• What the task asks:
Repeat exactly the lines from the one containing "налоговикам из Крыма, которые" through the last line of the records below, both included, and nothing else.

─── Extracted material

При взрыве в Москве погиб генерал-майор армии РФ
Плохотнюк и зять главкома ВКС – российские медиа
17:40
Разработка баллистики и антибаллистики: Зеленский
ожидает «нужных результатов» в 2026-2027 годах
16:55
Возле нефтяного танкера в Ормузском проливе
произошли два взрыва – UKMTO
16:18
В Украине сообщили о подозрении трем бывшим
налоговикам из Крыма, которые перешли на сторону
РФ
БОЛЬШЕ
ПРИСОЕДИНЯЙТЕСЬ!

──────

• Answer for this exercise:
налоговикам из Крыма, которые перешли на сторону
РФ
БОЛЬШЕ
ПРИСОЕДИНЯЙТЕСЬ!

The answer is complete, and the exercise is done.